High Energy Physics

The High Energy Physics group is engaged in the study of the most fundamental entities and interactions of matter. The experimental group is active in new particle and phenomena searches (such as the Higgs boson, leptoquarks, supersymmetry, lepton and CP violation) as part of the D0, muon g-2, mu2e and DUNE collaborations at Fermilab and the ATLAS experiment at CERN, and in developing detectors for possible future lepton colliders. The theorists are engaged in work on supersymmetry, collider and dark matter phenomenology of physics beyond the Standard Model, and multi-loop radiative corrections to the effective potential and physical masses of fundamental particles in the Standard Model and its extensions. Our proximity to major accelerator complexes at Fermilab and Argonne greatly enhances our research capabilities. The detector development research is organized through NICADD. To learn more about particle physics go on a Particle Adventure and some of its connections to cosmology.

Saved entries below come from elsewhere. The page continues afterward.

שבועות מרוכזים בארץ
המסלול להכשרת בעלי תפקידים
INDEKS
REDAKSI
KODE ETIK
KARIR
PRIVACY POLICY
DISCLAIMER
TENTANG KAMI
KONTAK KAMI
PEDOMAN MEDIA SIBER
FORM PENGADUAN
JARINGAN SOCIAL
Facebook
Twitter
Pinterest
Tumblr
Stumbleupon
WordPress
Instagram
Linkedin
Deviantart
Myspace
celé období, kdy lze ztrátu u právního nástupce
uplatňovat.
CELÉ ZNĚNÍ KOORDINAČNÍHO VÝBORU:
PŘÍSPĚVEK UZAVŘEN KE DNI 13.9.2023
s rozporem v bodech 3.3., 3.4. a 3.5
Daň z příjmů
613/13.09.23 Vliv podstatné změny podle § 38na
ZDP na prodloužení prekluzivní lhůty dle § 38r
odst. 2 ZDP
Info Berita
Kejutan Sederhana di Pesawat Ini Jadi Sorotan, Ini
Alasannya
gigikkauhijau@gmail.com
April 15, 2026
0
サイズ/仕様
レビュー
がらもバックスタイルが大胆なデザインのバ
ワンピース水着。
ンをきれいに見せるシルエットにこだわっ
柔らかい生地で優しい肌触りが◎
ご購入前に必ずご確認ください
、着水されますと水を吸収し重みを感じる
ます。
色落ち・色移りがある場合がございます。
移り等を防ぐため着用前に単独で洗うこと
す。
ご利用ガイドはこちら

Laboratories and Experiments

The primary efforts of our group are the ATLAS experiment at CERN, the Mu2e and muon g-2 experiments at the Fermi National Accelerator Laboratory, 30 miles east of NIU. Mu2E will search for muon conversion to electroncs in a nuclear field while the muon g-2 project will make a precision measurment of the muon's magnetic moment. NIU's roles on Mu2E include background simulation, shielding design, photodetector testing, and R&D on the extinction monitor while our g-2 effort is primarily the design and construction of the straw tubes. In 2016, NIU joined DUNE and we are contributing to photodetector development.

Many in the NIU group worked on Fermilab's D0 experiment and had major responsibilities for upgrading the muon and trigger systems. From 2002-2006 NIU's Professor Jerry Blazey was one of D0's spokespersons. Some of NIU's contributions to physics results have included seven Ph.D. dissertations. D0 ended operations in September 2011; data analysis is proceeding. An overview of D0 and some results are shown here. One can now see D0 and the Fermilab Tevatron by arranging a Tour of D0.

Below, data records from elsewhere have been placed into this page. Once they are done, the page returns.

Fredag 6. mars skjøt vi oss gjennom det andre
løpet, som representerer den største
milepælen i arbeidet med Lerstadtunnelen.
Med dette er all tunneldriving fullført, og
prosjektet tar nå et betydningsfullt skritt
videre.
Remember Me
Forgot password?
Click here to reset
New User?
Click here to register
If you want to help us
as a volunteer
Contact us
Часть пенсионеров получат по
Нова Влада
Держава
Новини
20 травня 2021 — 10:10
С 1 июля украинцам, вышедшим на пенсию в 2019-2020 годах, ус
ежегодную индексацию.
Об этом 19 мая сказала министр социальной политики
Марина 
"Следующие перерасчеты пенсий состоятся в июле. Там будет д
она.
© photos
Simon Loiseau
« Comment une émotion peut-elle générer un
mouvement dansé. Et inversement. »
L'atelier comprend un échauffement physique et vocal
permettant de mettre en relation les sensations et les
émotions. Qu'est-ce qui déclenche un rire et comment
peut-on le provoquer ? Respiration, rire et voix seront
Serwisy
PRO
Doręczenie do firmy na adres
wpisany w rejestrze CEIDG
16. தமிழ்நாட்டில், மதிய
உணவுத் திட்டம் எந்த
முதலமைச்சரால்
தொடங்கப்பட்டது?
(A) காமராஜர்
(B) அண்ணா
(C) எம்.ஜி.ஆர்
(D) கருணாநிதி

Particle physics group members are also working on Linear Collider Detector R and D, studying both hadronic calorimetry and muon detection, for use at a possible electron-positron collider the International Linear Collider (ILC) (Fermilab's ILC page), and the construction of a proton radiography and tomography scanner (pCT) in conjunction with NIU's medical physics group.

This work is supported by grants from the National Science Foundation and the Department of Energy.